The thing to look at here is the Blue Line which represents the number of unique profiles the retailer targeted over the last 30 days. Each email represents an email send to one of our demographic profiles. In most cases the retailer sent out emails to its entire list at least in the last 30 days, although we have noticed more segmentation going on in previous months. The exception is June 14, where our Northern/ Broad Interest profile was the only one to receive a special Father's Day promotion, although a different Father's Day promotion went out to the entire list just two days later.

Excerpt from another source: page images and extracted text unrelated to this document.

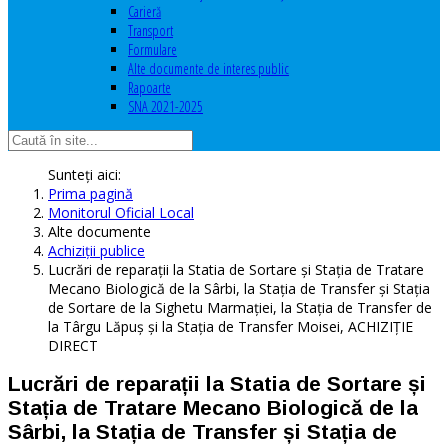
Carieră
Transport
Formulare
Alte documente de interes public
Rapoarte
SNA 2021-2025
Sunteți aici:
Prima pagină
Monitorul Oficial Local
Alte documente
Achiziţii publice
Lucrări de reparații la Statia de Sortare și Stația de Tratare
Mecano Biologică de la Sârbi, la Stația de Transfer și Stația
de Sortare de la Sighetu Marmației, la Stația de Transfer de
la Târgu Lăpuș și la Stația de Transfer Moisei, ACHIZIȚIE
DIRECT
Lucrări de reparații la Statia de Sortare și
Stația de Tratare Mecano Biologică de la
Sârbi, la Stația de Transfer și Stația de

But the chart doesn't tell the whole story, because on June 8 (and also on June 2, which is not represented on this chart), while Retailer A blasted its entire list, it split the run along creative lines. Our Southern/Broad Interest profile and our Northern/Narrow Interest profile received an offer for Spiderman related Videos and DVDs, while our Northern/Broad Interest and Southern/Narrow Interest profiles received an offer for Luggage sets. It was interesting because there did not seem to be a specific target in mind. Perhaps it was simply a split run with no rhyme or reason.

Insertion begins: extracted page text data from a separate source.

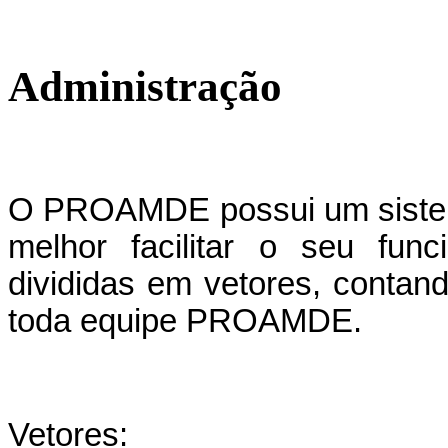
Administração
O PROAMDE possui um sistem
melhor facilitar o seu fun
divididas em vetores, contand
toda equipe PROAMDE.
Vetores:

But how are these emails doing in driving traffic? Let's look at another chart:

* All Charts copyright 2004 Emerging Interest , site traffic data supplied by Alexa, email send data supplied by CETS

The red line now represents the email sends and includes not only the retailer's own internal communication, but offers sent through third parties such as CoolSavings. The Blue line represents jumps in site traffic (we started collecting this data on June 16, so that's where the Blue Line starts). As you can see, an email send almost always aligns with a jump in site traffic showing the importance of email in driving traffic to this retailer. (The smaller green and yellow lines represent traffic to various smaller sub-brands).

Retailer B, on the other hand, really plays around with different subject lines, creative, and targets in its strategy. In this case, there is a clear segmentation going on around gender with male and female profiles receiving very different creative and subject lines even when the creative is exactly the same.

For instance, on June 22, both our male and female profiles received the same email creative, with subtle but distinct differences in subject line. Our female profile received the email with the following subject line: "Get Free Shipping on the New Fall Looks Now Online." On the other hand, our male profile received the exact same HTML creative with this subject line: "Free Shipping at America's Favorite Shopping Site," with the emphasis on fashion removed.

On June 16, our female received this subject line: "Save 30-50% on the Best of Summer," while our male received "Shop Online, Save 30-50% on Summer's Best." The emphasis on shopping online seems geared towards store-phobic males while women, who may have a bigger aversion to shopping online do not receive that pitch.

Only our female receives emails for "Introducing Chris Madden Exclusively for (Retailer B), Plus Free Shipping" and a series of "Big Weekend Sale" emails. Only our male receives emails for "Cooks: New Items at Great Prices, Plus Free Shipping"

Here's the retailer's chart with site traffic included (again, red line represents email sends, blue line jumps in traffic):

*All Charts copyright 2004 Emerging Interest , site traffic data supplied by Alexa, email send data supplied by CETS

Judging by the last month's emails, both Company A and Company B seem to be de-emphasizing their segmentation experimentation or giving them a rest for the summer when compared to their work earlier in the spring. Why? Are summer months worse for targeted ads? Is less thought put into creative during these months? Or does it indicate a change in strategy, vendors, personal or agency?

Can you tell that Sherlock Holmes was my favorite reading as a kid?